Na prática, as questões políticas com Israel afetam diretamente os negócios brasileiros.  O fluxo de negócios com o Brasil chegou a 4 bilhões em 2022, mais que o dobro de 2021, e envolve outros setores que não os de inteligência e defesa. Merecem destaque como fonte de investimentos dos capitais israelenses, bem como a venda de produtos, os setores farmacêutico, agrário e de água e saneamento. 


Cooperação militar entre Brasil e Israel


O Estado de Israel é um dos países do mundo com maior orçamento militar, segundo matéria publicada no portal da CNN Brasil, o país é o 14º que mais investe em arsenal militar, atingindo em 2022 o valor equivalente à 4,5% de seu PIB, que é de US$ 522 bilhões. Sua indústria bélica é pujante e grande exportadora de armamentos, sendo que em 2022, arrecadou mais de US$ 12,5 bilhões, superando o recorde de US$ 11,4 bilhões referente à 2021, negócio impulsionado, de acordo com alguns especialistas, pelo uso de ataques e políticas de genocídio da população palestina – ações militares em Gaza, como a atual, tornariam o território ocupado como um “laboratório” de testes das armas israelenses.


O Brasil é um dos principais clientes regulares dos produtos tecnológico-militares israelenses. Em 25 de março de 2022, foi celebrado um acordo de cooperação entre a empresa israelense Cysource e o Exército Brasileiro, “com o objetivo de capacitar militares de defesa cibernética, incluindo treinamentos de simulação de ataques para prevenção e mitigação de riscos e monitoramento de ameaças”. Poucos dias depois, em 29 de março de 2022, o Senado brasileiro aprovou texto do acordo entre Brasil e Israel sobre cooperação em questões relacionadas à defesa, assinado em Jerusalém, em 31 de março de 2019. Conforme a Agência Senado, o “o acordo terá ênfase no intercâmbio de tecnologias, treinamento e educação em questões militares. O tratado ainda prioriza a colaboração em sistemas e produtos de defesa, além de disciplinar eventuais transferências a outros países.
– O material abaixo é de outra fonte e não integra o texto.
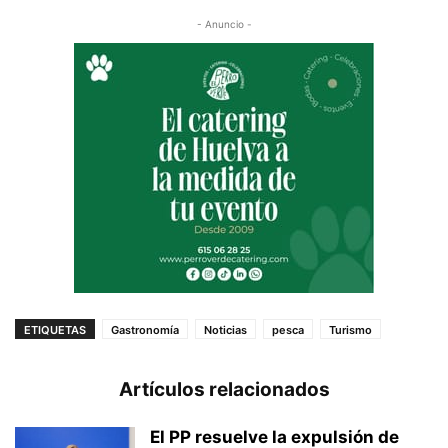
- Anuncio -
ETIQUETAS
Gastronomía
Noticias
pesca
Turismo
Artículos relacionados
El PP resuelve la expulsión de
Busca também promover cooperação na aquisição, pesquisa e desenvolvimento, apoio logístico e mobilização, assim como a troca de conhecimentos e experiências nas áreas operacional, científica e tecnológica.”


A parceria militar entre Brasil e Israel é mais antiga, pois em 2003 as forças armadas brasileiras, abriram um escritório em Tel Aviv, havendo uma busca mútua pela ampliação desse tipo de relacionamento.


Com o agravamento do conflito israelense-palestino e os ataques violentos promovidos contra a população civil em Gaza Estado de Israel – cujas críticas tem oscilado entre chamar a operação de Limpeza Étnica ou pura e simplesmente de Genocídio –  surgem vozes dissonantes que pedem a revogação dos acordos da cooperação militar entre Brasil e Israel. Porém, devido a relevância dos interesses econômicos que envolvem uma rede intrincada de atores nos campos empresarial, político e militar nos dois países, esse cenário de cooperação muito provavelmente não será alterado.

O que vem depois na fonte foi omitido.